Juneau gave us plenty of side adventures. We started with the Glacier Gardens tour, which took us up through the trees to nearly six hundred feet, where we learned how the glacier forest comes back after a landslide. Trees coming down create the ecosystem that lets other trees and plants thrive in their place. There is a quiet logic to it that is hard to grasp until you see the layers in front of you.


Of course we drove up to Mendenhall Glacier too. Seeing any glacier up close is a "wow" moment, and at Mendenhall we could walk right up and put a hand on the ice. It is not a thing you forget.

The Mendenhall stayed in view as we headed back to the port and onto the ferry. The views from the deck as we pulled away were spectacular.

The Alaska Marine Highway runs both fast ferries and slower ones, and we ended up on both. The fast ferry we boarded was named the Fairweather, which happens to be John's mother's family name. We took it as a small wave from somewhere.

Along the way we saw whales, blacks, humpbacks, and orcas, sometimes all on the same crossing.
In Sitka we stayed at the town harbor RV parking area and spent a day driving around.

Sitka is an interesting town. Russian history still shows on the buildings and in the names, but the cruise ship traffic has brought in the now-familiar wave of typical tourist storefronts. We went to the Sitka National Historical Park, which is built around totem poles, and learned more there than we expected. The very tall poles, the ones most people picture, are no more than one hundred seventy-five to two hundred years old. Before that the poles were much shorter, but they carried the same symbols of family and clan.
In the morning we boarded the ferry north toward Skagway, with one overnight in Juneau on the way. It was another beautiful day and a great trip.

We arrived in Skagway late the next evening and stayed at the local park by the ferry port. Skagway is a very small town with many cruise ships rolling in daily, which means many jewelry stores. "St. Thomas, Alaska," is what came to mind.

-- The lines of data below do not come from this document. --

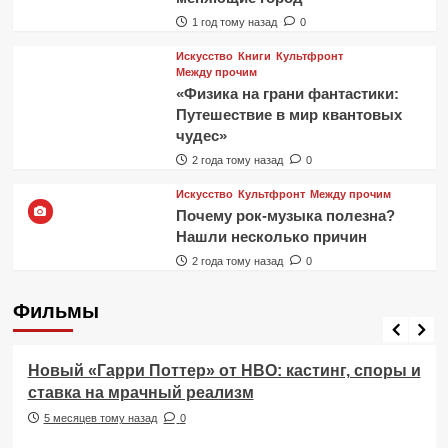
1 год тому назад
0
Искусство
Книги
Культфронт
Между прочим
«Физика на грани фантастики:
Путешествие в мир квантовых
чудес»
2 года тому назад
0
Искусство
Культфронт
Между прочим
Почему рок-музыка полезна?
Нашли несколько причин
2 года тому назад
0
Фильмы
Фильмы
Новый «Гарри Поттер» от HBO: кастинг, споры и
ставка на мрачный реализм
5 месяцев тому назад
0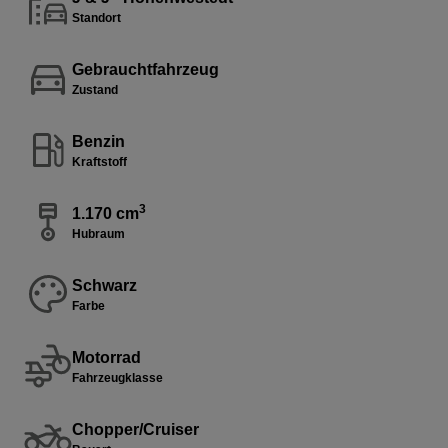
Standort
Gebrauchtfahrzeug
Zustand
Benzin
Kraftstoff
3
1.170 cm
Hubraum
Schwarz
Farbe
Motorrad
Fahrzeugklasse
Chopper/Cruiser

The big event of our Skagway stay was the drive up to Carcross and back, which we had been told was one of the great drives of the area. It did not disappoint. The road climbs the route that the Klondike gold rush hikers walked in 1898, up over White Pass.

It is impossible to look at that landscape and understand how anyone got over it on foot, with the gear they had, in the weather they had. At the top of the pass sits a string of lakes, and the story goes that the prospectors, having made it over, cut every large tree in sight to build the boats they needed to float down to the goldfields. There is a five-mile radius around those lakes where the big trees never came back. The current road over the pass was completed in the late 1970s, only the third route across after foot and railroad.

And then we saw bears. Three of them, and they turned out to be grizzlies. The biggest was a full-grown adult, and there was a year-old male too, who looked cute and fuzzy from a safe distance. They were closer than we expected, and we kept the windows up.

Back in Skagway we rested at the park and turned in early. The morning ferry would take us to Haines to meet up with some of our Roadtrek group. We could not wait to see them.